Doing this idea exercise in the evening proves to be suboptimal, because it often delays my bed time. So I should move that to some time earlier in the day. And while I’m at it, maybe I can find other things that should be scheduled differently (or at all).

#1: Do my idea exercise in the morning. At least I could start it in the morning and add to it during the day.

#2: I should also expand the exercise, in that I have to find a topic for the next day.

#3: Jani’s suggestion of meal planning could free up a lot of time spent shopping and searching for ideas on what to cook for lunch.

#4: Today I tried skipping breakfast. This is about 30 minutes that I don’t spend preparing food, eating food, and cleaning up. I could do this on most of my non-training days.

#5: I could use the time before bed to prepare everything I can for the next day. Like having my gym clothes ready, my desk clean, the table already set for the next meal (breakfast or lunch), and so on. Maybe even digitally, having the programs and files open that I will need first, my agenda for the day written out.

#6: If my lunch is already prepared and just needs to be heated up, I’ll have enough time on my lunch break to also take a power nap. Which could make getting up really early sustainable.

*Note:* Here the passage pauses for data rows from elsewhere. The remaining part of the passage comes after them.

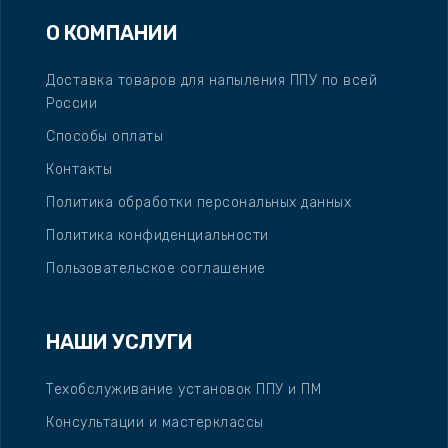
О КОМПАНИИ
Доставка товаров для напыления ППУ по всей
России
Способы оплаты
Контакты
Политика обработки персональных данных
Политика конфиденциальности
Пользовательское соглашение
НАШИ УСЛУГИ
Техобслуживание установок ППУ и ПМ
Консультации и мастерклассы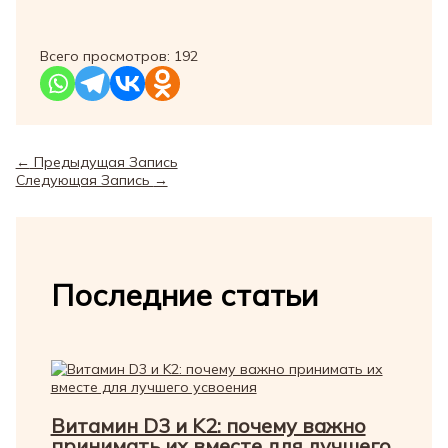
Всего просмотров:
192
←
Предыдущая Запись
Следующая Запись
→
Последние статьи
Витамин D3 и K2: почему важно
принимать их вместе для лучшего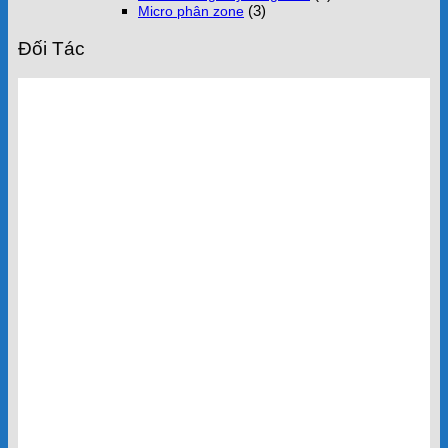
(3)
Micro phân zone
Đối Tác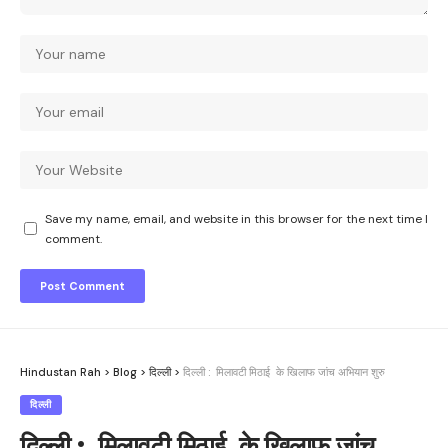
Save my name, email, and website in this browser for the next time I
comment.
Hindustan Rah
>
Blog
>
दिल्ली
>
दिल्ली : मिलावटी मिठाई के खिलाफ जांच अभियान शुरु
दिल्ली
दिल्ली : मिलावटी मिठाई के खिलाफ जांच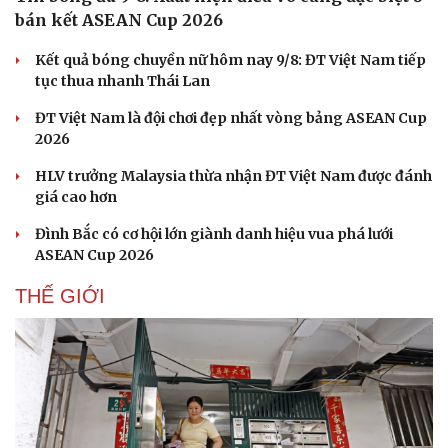
bán kết ASEAN Cup 2026
Kết quả bóng chuyền nữ hôm nay 9/8: ĐT Việt Nam tiếp
tục thua nhanh Thái Lan
ĐT Việt Nam là đội chơi đẹp nhất vòng bảng ASEAN Cup
2026
HLV trưởng Malaysia thừa nhận ĐT Việt Nam được đánh
giá cao hơn
Đình Bắc có cơ hội lớn giành danh hiệu vua phá lưới
ASEAN Cup 2026
THẾ GIỚI
Du lịch
Podcast
Tư vấn
Câu chuyện thời sự
Săn Tour
Đọc truyện đêm khuya
check-in
Cửa sổ tình yêu
Kể chuyện cho bé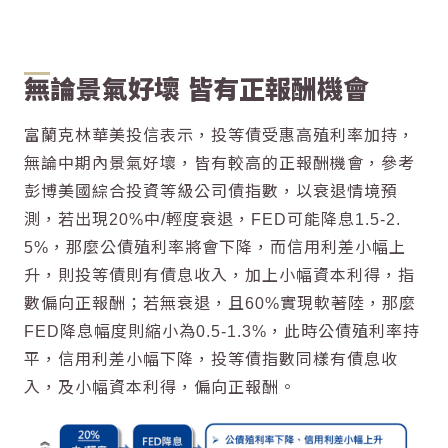
無論景氣好壞 皆有正報酬機會
富蘭克林華美投信表示，投等債受惠高殖利率加持，
無論中期內景氣好壞，皆有較高的正報酬機會，參考
彭博美國綜合投資等級公司債指數，以衰退情境預
測，若出現20%中/輕度衰退，FED可能降息1.5-2.
5%，那麼公債殖利率將會下降，而信用利差小幅上
升，則投等債則有債息收入，加上小幅資本利得，指
數偏向正報酬；若無衰退，且60%實現軟著陸，那麼
FED降息幅度則縮小為0.5-1.3%，此時公債殖利率持
平，信用利差小幅下降，投等債指數同樣有債息收
入，及小幅資本利得，偏向正報酬。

#7: I could make one day per week a “me”-day. Where I don’t schedule anything, but also am not allowed to just sit in front of my PC.

#8: I should plan my week in advance. And not let the weather or my mood decide whether I’ll go for a run, do my grocery shopping, or other things that I should not skip. Like going to the gym, which is Monday/Wednesday/Friday, non-negotiable.

#9: Set an alarm clock to remind me to get ready to go to bed. Maybe combined with screen-curfew.

#10: Have fixed days on which different parts of my apartment have to be cleaned up. Like Monday – living room. Tuesday – kitchen.